N = \{1,2\} (2 players)
S_i = [0, \infty) (possible strategies give 0 to \infty)
v_i(s_i, s_j) = (100 - s_i - s_j) \cdot s_i - s_i^2 (payoff function given strategies s_i and s_j)

To maximize v_i, we can first rewrite it as 100 s_i - 2s_i^2 - s_i\cdot s_j. Then, taking the derivative and setting it equal to 0: \frac{\partial v_i}{\partial s_i} = 100 - 4s_i - s_j = 0

Rearranging to get s_i, we have s_i = \frac{100 - s_j}{4}. If we plug in the minimum value for s_j, we can get an upper bound on the value of s_i: \frac{100 - 0}{4} = 25 Since s_i is bounded above at 25, we can repeat this from the angle of s_j as follows: \frac{100 - 25}{4} = 18.75 …giving us a lower bound on the value of s_j. We can make a simple program to do this in Python, stopping when we either iterate more than 1000 times or we are within \frac{1}{10000} of the value we had at the previous iteration:

x = 0; prev_x = -float('inf')
iters = 0
while abs(x - prev_x) > 1e-4 and iters < 1000:
    prev_x = x
    x = (100 - x)/4
    iters += 1
print(round(x,2))

=> 20.0

Alternatively, this problem happens to be solvable using the second derivative (as the interval does indeed converge to a single value) as follows: \frac{\partial v_i}{\partial s_i^2} = - 4

Since -4 < 0, we know that v_i is concave down. Therefore, there must be one point which maximizes the function, which we can solve for using a system of equations, along with the use of symmetry and first-derivative optimization: \begin{aligned} 100 - 4s_i -s_j &= 0 \\ 100 - 4s_i &= s_j \\ 100 - 4(100 - 4s_j) &= s_j \\ 100 - 400 + 16s_j &= s_j \\ -300 &= -15s_j\\ s_i = s_j &= 20 \end{aligned}

Note that taking the second derivative and solving a system of equations is not guaranteed to yield the correct answer, as it does not work for ranges of answers. It is, however, a useful tool to check one’s work.

2. R&D Problem: Games as decision trees

Example decision tree game:

N = \{1\} (this is more of a decision than a game)
S_i = \{\text{go}, \text{don't go}\}
v_i depends on successes and failures, and is defined using the following tree:

We use expected values and backwards induction to find the optimal choice of [A, G]: \begin{aligned} F &= 18(.9) + 8(.1) = 17 \\ G &= 19(.5) + 9(.5) = 14 \\ D &= \max(F,G) = \max(17,14) = 17 \quad \text{by rationality} \\ E &= 9(.5) + -1(.5) = 4 \\ B &= D(.9) + E(.1) = 17(.9) + 4(.1) = 15.7 \\ C &= 10(.5) = 5 \\ \text{(expected payoff)}\quad A &= 15.7, \quad \text{found by \textit{going}} \end{aligned}

Note that if going increased P(\text{success}) to .6 instead of .9, it would probably be best not to go.

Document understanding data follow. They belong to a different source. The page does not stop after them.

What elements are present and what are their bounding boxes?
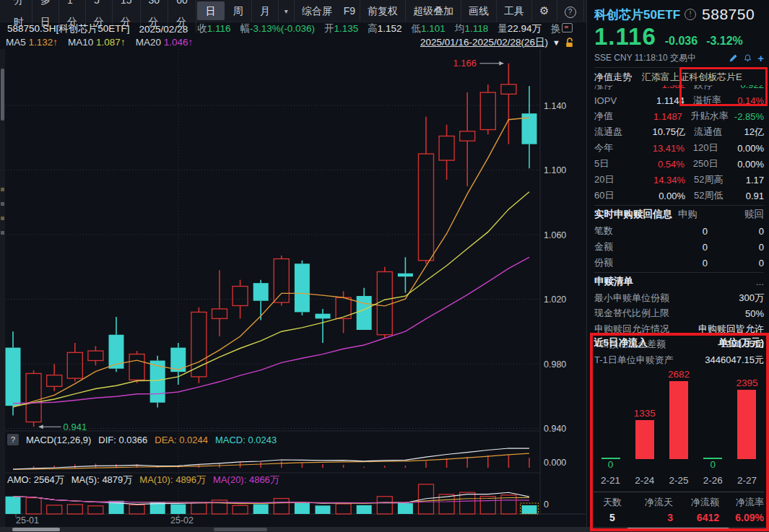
price-change: -0.036 <box>665 35 698 48</box>
subscription-section-header: 实时申购赎回信息 申购 赎回 <box>594 205 764 223</box>
amo-ma10: MA(10): 4896万 <box>139 474 206 487</box>
clipped-limit-row: 涨停 1.382 跌停 0.922 <box>594 85 764 92</box>
info-field-开: 开1.135 <box>324 22 358 35</box>
timeframe-tab-日[interactable]: 日 <box>197 1 225 20</box>
toolbar-item-综合屏[interactable]: 综合屏 <box>294 0 339 22</box>
help-button[interactable]: ? <box>557 0 583 22</box>
svg-text:1.166: 1.166 <box>453 58 477 69</box>
sidebar-mini-icon[interactable] <box>1 202 4 206</box>
settings-button[interactable]: ⚙ <box>531 0 556 22</box>
trade-date: 2025/02/28 <box>139 24 188 35</box>
toolbar-tools: 综合屏F9前复权超级叠加画线工具⚙?> <box>294 0 604 22</box>
candlestick-chart[interactable]: 1.1401.1001.0601.0200.9800.9401.1660.941… <box>5 49 586 527</box>
last-price: 1.116 <box>594 23 656 51</box>
inflow-zero-labels: 00 <box>594 459 764 472</box>
edit-icon[interactable] <box>729 53 738 63</box>
price-change-pct: -3.12% <box>706 35 743 48</box>
inflow-footer-header: 净流额 <box>673 496 719 509</box>
inflow-bar <box>635 420 654 459</box>
ma-value-MA20: MA20 1.046↑ <box>136 37 194 48</box>
amo-ma5: MA(5): 4879万 <box>71 474 133 487</box>
svg-text:0.941: 0.941 <box>64 422 87 432</box>
alert-bell-icon[interactable] <box>743 53 752 63</box>
toolbar-item-工具[interactable]: 工具 <box>496 0 531 22</box>
inflow-zero-label: 0 <box>696 459 730 472</box>
timeframe-tab-月[interactable]: 月 <box>252 0 279 22</box>
inflow-date: 2-26 <box>696 475 730 486</box>
ma-value-MA10: MA10 1.087↑ <box>68 37 126 48</box>
inflow-footer-value: 6412 <box>673 512 719 523</box>
net-inflow-panel: 近5日净流入 单位(万元) 133526822395 00 2-212-242-… <box>594 336 764 523</box>
inflow-footer-header: 天数 <box>594 496 631 509</box>
inflow-title: 近5日净流入 <box>594 336 648 349</box>
fund-full-name[interactable]: 汇添富上证科创板芯片E <box>642 71 742 84</box>
sidebar-mini-icon[interactable] <box>1 188 4 191</box>
symbol-label: 588750.SH[科创芯片50ETF] <box>7 22 130 35</box>
chevron-down-icon[interactable]: ▼ <box>552 38 560 47</box>
inflow-zero-label <box>730 459 764 472</box>
info-icon[interactable]: ! <box>685 9 696 20</box>
svg-text:0.940: 0.940 <box>544 424 566 434</box>
help-icon[interactable]: ? <box>7 434 19 445</box>
turnover-icon[interactable] <box>562 23 573 32</box>
tab-nav-trend[interactable]: 净值走势 <box>594 71 632 84</box>
bottom-scrollbar[interactable] <box>0 527 769 532</box>
toolbar-item-画线[interactable]: 画线 <box>461 0 496 22</box>
more-button[interactable]: ... <box>756 276 764 287</box>
gear-icon: ⚙ <box>539 4 549 17</box>
stat-row-流通盘: 流通盘10.75亿流通值12亿 <box>594 124 764 140</box>
toolbar-item-超级叠加[interactable]: 超级叠加 <box>405 0 461 22</box>
sidebar-mini-icon[interactable] <box>1 231 4 235</box>
etf-code: 588750 <box>702 6 755 23</box>
svg-text:1.020: 1.020 <box>544 295 566 305</box>
left-scrollbar-thumb[interactable] <box>1 69 4 121</box>
date-range-selector[interactable]: 2025/01/16-2025/02/28(26日) <box>420 36 548 49</box>
info-field-高: 高1.152 <box>368 22 401 35</box>
inflow-bar <box>669 381 688 459</box>
info-field-低: 低1.101 <box>412 22 446 35</box>
timeframe-tab-周[interactable]: 周 <box>225 0 252 22</box>
scrollbar-thumb[interactable] <box>627 528 729 531</box>
macd-header: ? MACD(12,26,9) DIF: 0.0366 DEA: 0.0244 … <box>7 434 277 445</box>
info-field-换: 换 <box>551 22 573 35</box>
inflow-footer-value: 5 <box>594 512 631 523</box>
quote-info-bar: 588750.SH[科创芯片50ETF] 2025/02/28 收1.116幅-… <box>7 22 585 35</box>
scrollbar-thumb[interactable] <box>12 528 60 531</box>
svg-text:0.980: 0.980 <box>544 359 566 370</box>
list-section-header: 申赎清单 ... <box>594 272 764 290</box>
subscription-row-笔数: 笔数00 <box>594 223 764 239</box>
subscription-row-金额: 金额00 <box>594 239 764 255</box>
subscription-rows: 笔数00金额00份额00 <box>594 223 764 271</box>
inflow-bar-value: 2682 <box>668 369 690 380</box>
left-collapsed-sidebar[interactable] <box>0 49 5 527</box>
unlock-icon[interactable] <box>565 37 575 48</box>
svg-text:1.140: 1.140 <box>544 101 566 111</box>
svg-text:25-01: 25-01 <box>16 515 39 526</box>
macd-name: MACD(12,26,9) <box>26 435 91 445</box>
etf-name: 科创芯片50ETF <box>594 6 680 23</box>
inflow-bar <box>737 390 756 459</box>
inflow-date: 2-24 <box>627 475 661 486</box>
add-icon[interactable]: + <box>757 53 764 63</box>
ma-values: MA5 1.132↑MA10 1.087↑MA20 1.046↑ <box>6 37 203 48</box>
toolbar-item-前复权[interactable]: 前复权 <box>360 0 405 22</box>
ma-value-MA5: MA5 1.132↑ <box>6 37 58 48</box>
stat-row-5日: 5日0.54%250日0.00% <box>594 156 764 172</box>
list-row: 现金替代比例上限50% <box>594 306 764 322</box>
svg-text:0: 0 <box>544 500 549 510</box>
timeframe-dropdown-icon[interactable]: ▾ <box>279 7 294 15</box>
inflow-date: 2-21 <box>594 475 627 486</box>
macd-dif: DIF: 0.0366 <box>98 435 147 445</box>
inflow-zero-label <box>661 459 695 472</box>
inflow-footer-header: 净流天 <box>631 496 673 509</box>
inflow-footer-value: 6.09% <box>719 512 764 523</box>
scrollbar-thumb[interactable] <box>214 528 267 531</box>
sidebar-mini-icon[interactable] <box>1 217 4 220</box>
stat-row-IOPV: IOPV1.1144溢折率0.14% <box>594 92 764 108</box>
toolbar-item-F9[interactable]: F9 <box>339 0 360 22</box>
trading-app: 分时多日1分5分15分30分60分日周月▾ 综合屏F9前复权超级叠加画线工具⚙?… <box>0 0 769 532</box>
inflow-footer-header: 净流率 <box>719 496 764 509</box>
inflow-footer-value: 3 <box>631 512 673 523</box>
inflow-unit: 单位(万元) <box>718 336 764 349</box>
inflow-bar-2-26 <box>696 352 730 459</box>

Risk-neutral implies that v(x) = x; this may not be the case in real life, where a downside generally hurts more than an upside helps.

To show that most people are risk-averse rather than risk-neutral, consider the following scenario: A person can accept $1000, or they can flip some number of coins given by sequence c with the following rewards: \text{reward}(c) = \begin{cases} \$1 & c = [t] \\ \$2 & c = [h;t] \\ \$4 & c = [h;h;t] \\ \vdots & \vdots \\ \$\infty & c = [\underbrace{h; \dots}_{\infty \text{ times}};t] \end{cases}

The expected value of the above reward is, where h_c is the number of h flips in sequence c: \sum_{h_c=0}^\infty 2^{h_c} \left(\frac{1}{2}\right)^{h_c} = \$\infty

However, few people would take the coin flips: people are risk-averse.

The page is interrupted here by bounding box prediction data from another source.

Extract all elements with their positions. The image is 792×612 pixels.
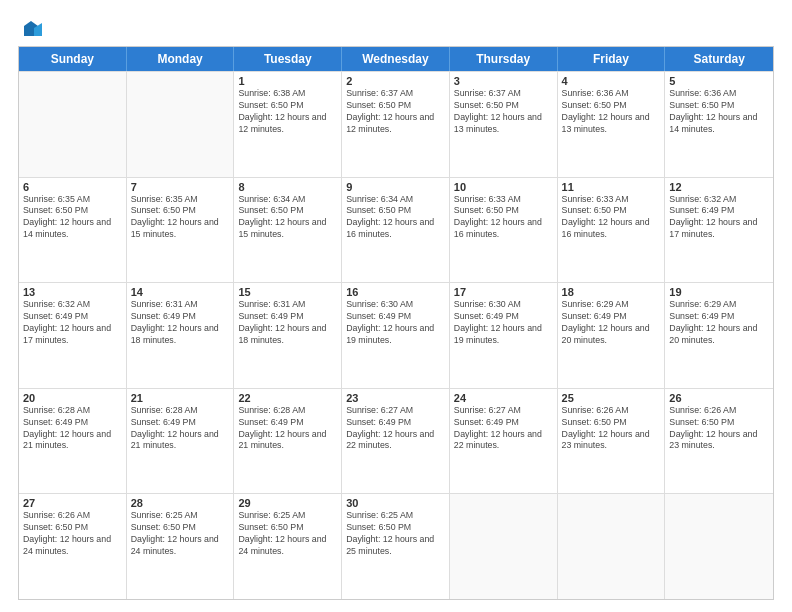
calendar-cell: 10Sunrise: 6:33 AM Sunset: 6:50 PM Dayli… [450, 178, 558, 283]
calendar-cell: 2Sunrise: 6:37 AM Sunset: 6:50 PM Daylig… [342, 72, 450, 177]
day-number: 5 [669, 75, 769, 87]
day-number: 19 [669, 286, 769, 298]
day-number: 25 [562, 392, 661, 404]
day-info: Sunrise: 6:31 AM Sunset: 6:49 PM Dayligh… [238, 299, 337, 347]
day-info: Sunrise: 6:28 AM Sunset: 6:49 PM Dayligh… [23, 405, 122, 453]
day-number: 6 [23, 181, 122, 193]
calendar-body: 1Sunrise: 6:38 AM Sunset: 6:50 PM Daylig… [19, 71, 773, 599]
calendar-row: 1Sunrise: 6:38 AM Sunset: 6:50 PM Daylig… [19, 71, 773, 177]
calendar-cell [127, 72, 235, 177]
day-info: Sunrise: 6:29 AM Sunset: 6:49 PM Dayligh… [562, 299, 661, 347]
day-info: Sunrise: 6:37 AM Sunset: 6:50 PM Dayligh… [346, 88, 445, 136]
calendar-cell: 9Sunrise: 6:34 AM Sunset: 6:50 PM Daylig… [342, 178, 450, 283]
day-info: Sunrise: 6:35 AM Sunset: 6:50 PM Dayligh… [23, 194, 122, 242]
weekday-header: Thursday [450, 47, 558, 71]
day-info: Sunrise: 6:33 AM Sunset: 6:50 PM Dayligh… [562, 194, 661, 242]
calendar-header-row: SundayMondayTuesdayWednesdayThursdayFrid… [19, 47, 773, 71]
day-number: 16 [346, 286, 445, 298]
day-number: 1 [238, 75, 337, 87]
day-number: 29 [238, 497, 337, 509]
day-info: Sunrise: 6:27 AM Sunset: 6:49 PM Dayligh… [346, 405, 445, 453]
day-info: Sunrise: 6:32 AM Sunset: 6:49 PM Dayligh… [23, 299, 122, 347]
day-info: Sunrise: 6:32 AM Sunset: 6:49 PM Dayligh… [669, 194, 769, 242]
day-info: Sunrise: 6:38 AM Sunset: 6:50 PM Dayligh… [238, 88, 337, 136]
calendar-cell [450, 494, 558, 599]
calendar-cell: 27Sunrise: 6:26 AM Sunset: 6:50 PM Dayli… [19, 494, 127, 599]
weekday-header: Tuesday [234, 47, 342, 71]
day-number: 26 [669, 392, 769, 404]
calendar-cell: 11Sunrise: 6:33 AM Sunset: 6:50 PM Dayli… [558, 178, 666, 283]
calendar-cell: 24Sunrise: 6:27 AM Sunset: 6:49 PM Dayli… [450, 389, 558, 494]
calendar-cell: 28Sunrise: 6:25 AM Sunset: 6:50 PM Dayli… [127, 494, 235, 599]
day-number: 4 [562, 75, 661, 87]
calendar-row: 20Sunrise: 6:28 AM Sunset: 6:49 PM Dayli… [19, 388, 773, 494]
day-info: Sunrise: 6:25 AM Sunset: 6:50 PM Dayligh… [346, 510, 445, 558]
day-number: 10 [454, 181, 553, 193]
calendar-cell: 18Sunrise: 6:29 AM Sunset: 6:49 PM Dayli… [558, 283, 666, 388]
weekday-header: Sunday [19, 47, 127, 71]
day-info: Sunrise: 6:35 AM Sunset: 6:50 PM Dayligh… [131, 194, 230, 242]
weekday-header: Monday [127, 47, 235, 71]
calendar-row: 27Sunrise: 6:26 AM Sunset: 6:50 PM Dayli… [19, 493, 773, 599]
day-info: Sunrise: 6:30 AM Sunset: 6:49 PM Dayligh… [454, 299, 553, 347]
calendar-cell: 26Sunrise: 6:26 AM Sunset: 6:50 PM Dayli… [665, 389, 773, 494]
day-number: 27 [23, 497, 122, 509]
calendar: SundayMondayTuesdayWednesdayThursdayFrid… [18, 46, 774, 600]
calendar-cell: 13Sunrise: 6:32 AM Sunset: 6:49 PM Dayli… [19, 283, 127, 388]
day-number: 30 [346, 497, 445, 509]
calendar-cell: 20Sunrise: 6:28 AM Sunset: 6:49 PM Dayli… [19, 389, 127, 494]
calendar-cell: 6Sunrise: 6:35 AM Sunset: 6:50 PM Daylig… [19, 178, 127, 283]
header [18, 18, 774, 36]
calendar-cell: 8Sunrise: 6:34 AM Sunset: 6:50 PM Daylig… [234, 178, 342, 283]
day-number: 22 [238, 392, 337, 404]
day-info: Sunrise: 6:36 AM Sunset: 6:50 PM Dayligh… [669, 88, 769, 136]
calendar-cell: 15Sunrise: 6:31 AM Sunset: 6:49 PM Dayli… [234, 283, 342, 388]
day-number: 13 [23, 286, 122, 298]
calendar-cell: 21Sunrise: 6:28 AM Sunset: 6:49 PM Dayli… [127, 389, 235, 494]
calendar-cell: 23Sunrise: 6:27 AM Sunset: 6:49 PM Dayli… [342, 389, 450, 494]
calendar-row: 13Sunrise: 6:32 AM Sunset: 6:49 PM Dayli… [19, 282, 773, 388]
calendar-cell: 30Sunrise: 6:25 AM Sunset: 6:50 PM Dayli… [342, 494, 450, 599]
weekday-header: Wednesday [342, 47, 450, 71]
day-number: 12 [669, 181, 769, 193]
calendar-cell: 3Sunrise: 6:37 AM Sunset: 6:50 PM Daylig… [450, 72, 558, 177]
calendar-cell [19, 72, 127, 177]
calendar-cell: 17Sunrise: 6:30 AM Sunset: 6:49 PM Dayli… [450, 283, 558, 388]
day-number: 14 [131, 286, 230, 298]
calendar-cell: 1Sunrise: 6:38 AM Sunset: 6:50 PM Daylig… [234, 72, 342, 177]
calendar-cell: 5Sunrise: 6:36 AM Sunset: 6:50 PM Daylig… [665, 72, 773, 177]
day-info: Sunrise: 6:26 AM Sunset: 6:50 PM Dayligh… [562, 405, 661, 453]
day-number: 21 [131, 392, 230, 404]
day-info: Sunrise: 6:33 AM Sunset: 6:50 PM Dayligh… [454, 194, 553, 242]
day-info: Sunrise: 6:31 AM Sunset: 6:49 PM Dayligh… [131, 299, 230, 347]
day-number: 20 [23, 392, 122, 404]
calendar-row: 6Sunrise: 6:35 AM Sunset: 6:50 PM Daylig… [19, 177, 773, 283]
day-number: 11 [562, 181, 661, 193]
calendar-cell: 14Sunrise: 6:31 AM Sunset: 6:49 PM Dayli… [127, 283, 235, 388]
day-number: 18 [562, 286, 661, 298]
day-info: Sunrise: 6:36 AM Sunset: 6:50 PM Dayligh… [562, 88, 661, 136]
day-info: Sunrise: 6:28 AM Sunset: 6:49 PM Dayligh… [238, 405, 337, 453]
calendar-cell: 7Sunrise: 6:35 AM Sunset: 6:50 PM Daylig… [127, 178, 235, 283]
day-info: Sunrise: 6:34 AM Sunset: 6:50 PM Dayligh… [346, 194, 445, 242]
calendar-cell: 12Sunrise: 6:32 AM Sunset: 6:49 PM Dayli… [665, 178, 773, 283]
calendar-cell: 29Sunrise: 6:25 AM Sunset: 6:50 PM Dayli… [234, 494, 342, 599]
calendar-cell: 25Sunrise: 6:26 AM Sunset: 6:50 PM Dayli… [558, 389, 666, 494]
weekday-header: Saturday [665, 47, 773, 71]
page: SundayMondayTuesdayWednesdayThursdayFrid… [0, 0, 792, 612]
day-info: Sunrise: 6:28 AM Sunset: 6:49 PM Dayligh… [131, 405, 230, 453]
calendar-cell [665, 494, 773, 599]
day-info: Sunrise: 6:25 AM Sunset: 6:50 PM Dayligh… [131, 510, 230, 558]
day-info: Sunrise: 6:25 AM Sunset: 6:50 PM Dayligh… [238, 510, 337, 558]
day-number: 3 [454, 75, 553, 87]
day-info: Sunrise: 6:26 AM Sunset: 6:50 PM Dayligh… [23, 510, 122, 558]
day-info: Sunrise: 6:27 AM Sunset: 6:49 PM Dayligh… [454, 405, 553, 453]
calendar-cell: 16Sunrise: 6:30 AM Sunset: 6:49 PM Dayli… [342, 283, 450, 388]
day-number: 23 [346, 392, 445, 404]
day-number: 9 [346, 181, 445, 193]
day-number: 7 [131, 181, 230, 193]
day-number: 15 [238, 286, 337, 298]
calendar-cell: 19Sunrise: 6:29 AM Sunset: 6:49 PM Dayli… [665, 283, 773, 388]
day-number: 17 [454, 286, 553, 298]
calendar-cell: 4Sunrise: 6:36 AM Sunset: 6:50 PM Daylig… [558, 72, 666, 177]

3. The Prisoner’s Dilemma: Games as matrices

The Prisoner’s Dilemma problem is defined as follows:

N = \{1,2\}
S_i = \{C := \text{confess}, S := \text{stay silent}\}
v_i(s_i, s_j) is symmetric with the following payoffs:
- v_i(C,C) = -4
- v_i(C,S) = -1
- v_i(S,C) = -5
- v_i(S,S) = -2

This can be written as a matrix like so: \begin{array}{r||c|c} P1 \backslash P2& C & S \\ \hline \hline C & (-4,-4) & (-1,-5) \\ \hline S & (-5,-1) & (-2,-2) \end{array}

What should a player do in this scenario? Strategies will tell us.

II. Strategies for pure games: IESDS, Rationalizability, and Nash Equilibrium

A static game with complete information is a game, like above, where every player chooses an action simultaenously and independently, and all players know all possible actions of all players, all possible outcomes, the outcomes that result from the given actions, and the payoffs of all players. Pure strategies are deterministic plans of actions a player takes in every “situation of the game”.

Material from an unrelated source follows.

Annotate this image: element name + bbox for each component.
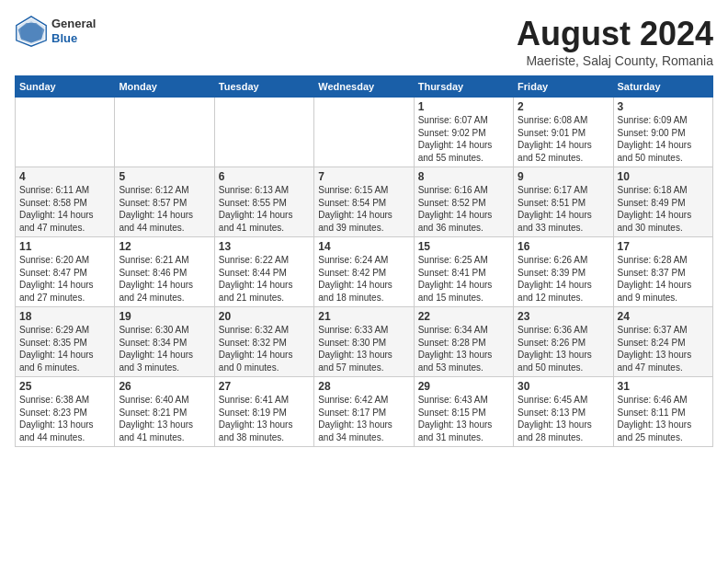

We say that strategy A is strictly dominated by strategy B if the payoff of strategy B beats the payoff of strategy A in all situations. For example, in the Prisoner’s Dilemma example above, since -4 > -5 and -1 > -2, P2’s action C strictly dominates S. The same is true for P1 by symmetry, so the strictly dominant strategy that remains is [C,C].

\rightarrow By Claim 4.1, a player that is rational will never play a strictly dominated strategy.

Thus, the only rational choice for each player is to choose C.

Strategy 1: IESDS

The self-explaining IESDS (Iterated Elimination of Strictly Dominated Strategies) method eliminates strictly dominated strategies.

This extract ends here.